Mean initialization (mu1 and mu2 initializers)

Mean values (e.g. learned offsets) of DAU units are always based on (0,0) being at the center of the kernel. Default initialization (when passing None) is to arrange units equally over the available space using dau_conv.DAUGridMean initializer class:

    if self.mu1_initializer is None:
        self.mu1_initializer = DAUGridMean(dau_units=self.dau_units, max_value=np.floor(self.max_kernel_size[1]/2.0)-1, dau_unit_axis=2)
        
    if self.mu2_initializer is None:
        self.mu2_initializer = DAUGridMean(dau_units=self.dau_units, max_value=np.floor(self.max_kernel_size[0]/2.0)-1, dau_unit_axis=1)

Other TensorFlow initializer classes can be used. For instance distributing them uniformly over the center of the kernel is accomplished by:

dau_conv2d(...
          mu1_initializer = tf.random_uniform_initializer(minval=-np.floor(max_kernel_size/2.0), 
                                                          maxval=np.floor(max_kernel_size/2.0),dtype=tf.float32),
          mu2_initializer = tf.random_uniform_initializer(minval=-np.floor(max_kernel_size/2.0), 
                                                          maxval=np.floor(max_kernel_size/2.0),dtype=tf.float32), 
          ...)

Initializer dau_conv.DAUGridMean class:

dau_conv.DAUGridMean(dau_units, # number of DAU units per image axis e.g. (2,2) for 4 DAUs total 
                     max_value, # max offset 
                     dau_unit_axis=2) # axis for DAU units in input tensor where 2 => mu1, 1 => mu2, (default=2)

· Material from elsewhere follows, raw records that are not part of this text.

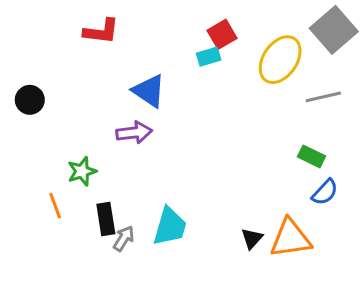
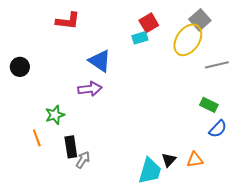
gray square: (334, 30) -> (200, 20), moved, size x0.7
cyan trapezoid: (170, 226) -> (150, 171), moved
orange triangle: (291, 238) -> (195, 160), size x0.6

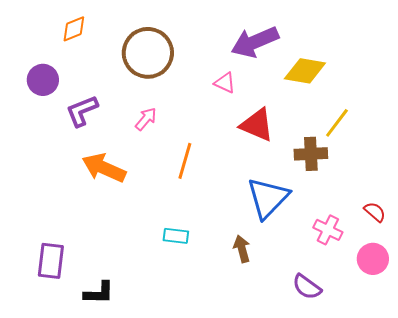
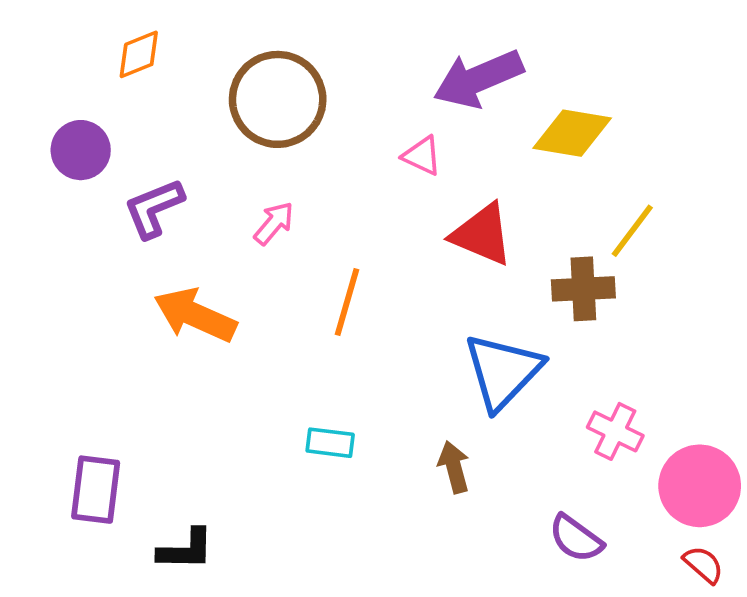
red semicircle: (375, 212) -> (703, 565), moved
pink circle: (373, 259) -> (700, 486), size x1.4

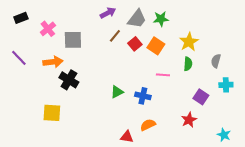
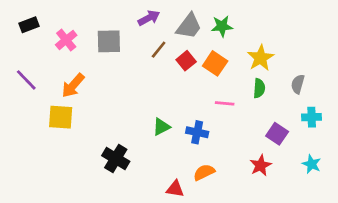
gray square: (73, 40) -> (109, 41), moved
orange arrow: (53, 62) -> (73, 85), turned 138
black cross: (69, 80) -> (116, 159), moved
yellow square: (52, 113) -> (61, 117), moved
cyan star: (224, 135) -> (312, 164), moved

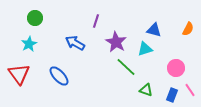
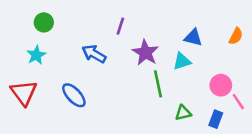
green line: (126, 67) -> (158, 84), turned 35
green triangle: (146, 90) -> (183, 113), turned -32
pink line: (190, 90) -> (238, 102), moved

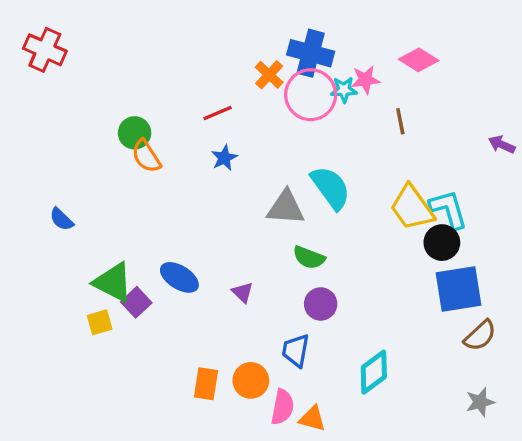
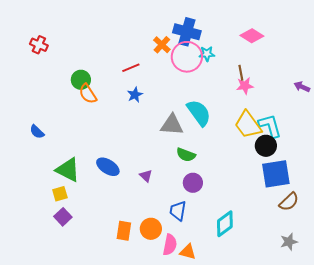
red cross: (45, 50) -> (39, 45), moved, size x0.7
pink star: (365, 80) -> (245, 86), moved
purple square: (136, 302) -> (63, 217), moved

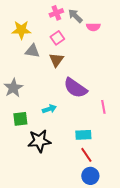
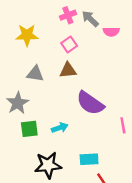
gray triangle: (32, 51) -> (35, 74), moved
brown triangle: (56, 60) -> (68, 70), turned 49
green square: (20, 119) -> (29, 129), moved
cyan rectangle: (83, 135) -> (89, 159), moved

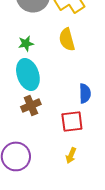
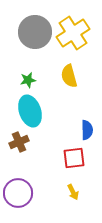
brown cross: (31, 105) -> (19, 142), moved
yellow arrow: (71, 155) -> (73, 192), turned -49

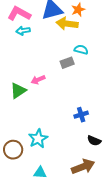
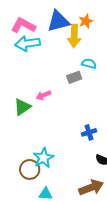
yellow arrow: (67, 24) -> (74, 36), turned -95
cyan arrow: (23, 31) -> (28, 43), size x1.6
brown circle: (13, 150) -> (30, 169), moved

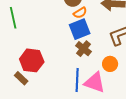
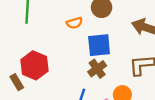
orange semicircle: (80, 13) -> (75, 23), moved

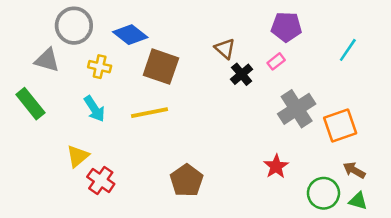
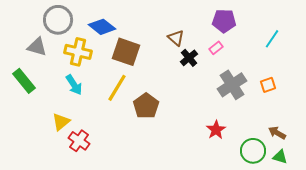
yellow cross: (100, 67) -> (78, 52), size x1.5
yellow line: (149, 113) -> (117, 88), turned -48
orange square: (340, 125) -> (268, 85), moved, size x0.6
brown pentagon: (187, 180) -> (146, 106), moved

Limtations and restrictions

Current implementation is limited to using only the following settings:

data_format = 'NCHW': only 'NCHW' format available in our C++/CUDA implementation
number of output channels must be at least a multiple of 16 or 32 (depending on batch size)
stride = 1: striding not implemented yet
max_kernel_size <= 65: due to pre-defined CUDA kernels max offsets are restricted to specific values:
- max_kernel_size <= 9 and max_kernel_size <= 17: most optimal kernel implementations
- max_kernel_size <= 33 and max_kernel_size <= 65: less optimal implementation that have additional computational penalty due to larger memory utilization
- NOTE: selection of which CUDA kernel is used is performed based on actual offset values at each call so even setting large kernel sizes can be fast if all offset values (in each layer) are smaller than 8 pixels.

Example of code usage

CIFAR-10 example is available here.

Example of three DAU convolutional layer and one fully connected using batch norm and L2 regularization on weights:

import tensorflow as tf

from tensorflow.contrib.framework import arg_scope

from dau_conv import dau_conv2d

with arg_scope([dau_conv2d, tf.contrib.layers.fully_connected],
                weights_regularizer=tf.contrib.layers.l2_regularizer(0.0005),
                weights_initializer=tf.contrib.layers.xavier_initializer(uniform=False),
                biases_initializer=None,
                normalizer_fn=tf.layers.batch_normalization,
                normalizer_params=dict(center=True,
                                       scale=True,
                                       momentum=0.9999, 
                                       epsilon=0.001, 
                                       axis=1, # NOTE: use axis=1 for NCHW format !!
                                       training=in_training)):
            
            inputs = ...
            
            # convert from NHWC to NCHW format
            inputs = tf.transpose(inputs, [0,3,1,2])
            
            net = dau_conv2d(inputs, 96, dau_units=(2,2), max_kernel_size=9,
                                    mu_learning_rate_factor=500, data_format='NCHW', scope='dau_conv1')
            net = tf.contrib.layers.max_pool2d(net, [2, 2], scope='pool1', data_format="NCHW")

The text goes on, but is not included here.